Description of the desired feature

We are attempting some big refactoring steps in PyGMT to avoid the use of temporary intermediate files #2730, and will also be performing some updates to GMT 6.5.0 soon, so it would be good to track any performance improvements or regressions in terms of execution speed. Since #835, we have actually measured the execution time of the slowest tests (>0.2s) on CI for #584, but those execution times are not really tracked over time, and only hidden in the CI log files.

So, to better track performance over time, we are setting up a Continuous Benchmarking workflow in #2908. This is using pytest-codspeed, with the results logged to https://codspeed.io/GenericMappingTools/pygmt. The benchmarks is selective however, and will only be run on unit tests marked with @pytest.mark.benchmark.

Main question: Which tests do we decide to benchmark?

So which tests should we benchmark (and should we mark all those tests with @pytest.mark.benchmark in this PR or a follow-up one)?

I think we should focus on benchmarking low-level functions rather than modules' wrappers, since the low-level functions are heavily used in everywhere and most wrappers have very simple and similar code structures.
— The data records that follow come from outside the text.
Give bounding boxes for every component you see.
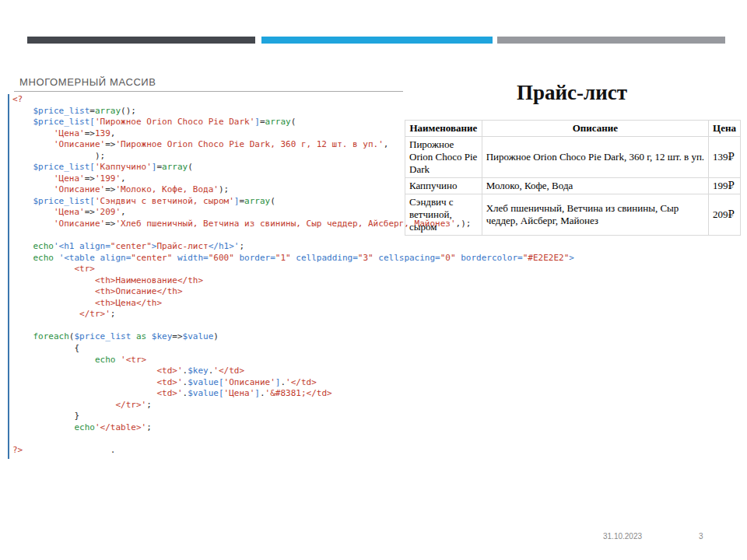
top-bar-blue <box>261 37 493 44</box>
code-line: echo '<tr> <box>12 355 574 366</box>
code-line <box>12 320 574 332</box>
code-line: echo'</table>'; <box>12 422 574 434</box>
top-bar-dark <box>27 37 255 44</box>
slide: МНОГОМЕРНЫЙ МАССИВ <? $price_list=array(… <box>0 0 747 560</box>
rendered-output-panel: Прайс-лист НаименованиеОписаниеЦена Пиро… <box>403 78 741 236</box>
table-cell: Каппучино <box>405 178 482 194</box>
slide-title: МНОГОМЕРНЫЙ МАССИВ <box>19 76 156 88</box>
code-line: <td>'.$value['Цена'].'&#8381;</td> <box>12 388 574 400</box>
code-line: ?> . <box>12 445 574 457</box>
table-cell: Сэндвич с ветчиной, сыром <box>405 194 482 236</box>
code-block-accent-line <box>8 94 9 459</box>
table-cell: 199₽ <box>709 178 741 194</box>
output-heading: Прайс-лист <box>403 78 741 105</box>
code-line: <th>Наименование</th> <box>12 275 574 287</box>
price-table: НаименованиеОписаниеЦена Пирожное Orion … <box>405 120 741 236</box>
title-underline <box>14 91 403 92</box>
code-line <box>12 433 574 445</box>
table-row: Пирожное Orion Choco Pie DarkПирожное Or… <box>405 137 741 178</box>
code-line: <th>Описание</th> <box>12 286 574 298</box>
table-cell: Хлеб пшеничный, Ветчина из свинины, Сыр … <box>482 194 708 236</box>
table-row: КаппучиноМолоко, Кофе, Вода199₽ <box>405 178 741 194</box>
code-line: </tr>'; <box>12 400 574 411</box>
code-line: <tr> <box>12 264 574 275</box>
code-line: <th>Цена</th> <box>12 298 574 310</box>
top-bar-gray <box>497 37 725 44</box>
code-line: echo '<table align="center" width="600" … <box>12 253 574 264</box>
table-cell: 139₽ <box>709 137 741 178</box>
code-line: </tr>'; <box>12 309 574 320</box>
footer-date: 31.10.2023 <box>603 532 642 541</box>
table-header-cell: Описание <box>482 121 708 137</box>
price-table-head: НаименованиеОписаниеЦена <box>405 121 741 137</box>
table-header-row: НаименованиеОписаниеЦена <box>405 121 741 137</box>
table-cell: 209₽ <box>709 194 741 236</box>
table-cell: Пирожное Orion Choco Pie Dark, 360 г, 12… <box>482 137 708 178</box>
table-header-cell: Цена <box>709 121 741 137</box>
table-cell: Молоко, Кофе, Вода <box>482 178 708 194</box>
code-line: echo'<h1 align="center">Прайс-лист</h1>'… <box>12 241 574 253</box>
footer-page-number: 3 <box>699 532 703 541</box>
table-row: Сэндвич с ветчиной, сыромХлеб пшеничный,… <box>405 194 741 236</box>
code-line: { <box>12 343 574 355</box>
code-line: foreach($price_list as $key=>$value) <box>12 331 574 343</box>
code-line: <td>'.$value['Описание'].'</td> <box>12 377 574 389</box>
code-line: <td>'.$key.'</td> <box>12 366 574 377</box>
table-cell: Пирожное Orion Choco Pie Dark <box>405 137 482 178</box>
code-line: } <box>12 411 574 422</box>
table-header-cell: Наименование <box>405 121 482 137</box>
price-table-body: Пирожное Orion Choco Pie DarkПирожное Or… <box>405 137 741 236</box>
For example, most plotting modules have very simple code like the one in Figure.basemap

    kwargs = self._preprocess(**kwargs)                                         
    with Session() as lib:                                                      
        lib.call_module(module="basemap", args=build_arg_string(kwargs))

so we just need to benchmark one basemap test (e.g., test_basemap()) and don't need to benchmark other basemap's tests and other plotting methods (e.g., Figure.coast). Of course, there are few exceptions, for example, Figure.meca, Figure.plot, Figure.plot3d, Figure.text are among the complicated wrappers and should be benchmarked.

Similarly, for table-processing and grid-processing functions, benchmarking pygmt.select and pygmt.grdfill should be enough.

Originally posted by @seisman in #2908 (comment)

Other questions: When do we want to run the benchmarks? Should this be enabled on every Pull Request, or just Pull Requests that modify certain files perhaps? Edit: Answered in #2908 (comment)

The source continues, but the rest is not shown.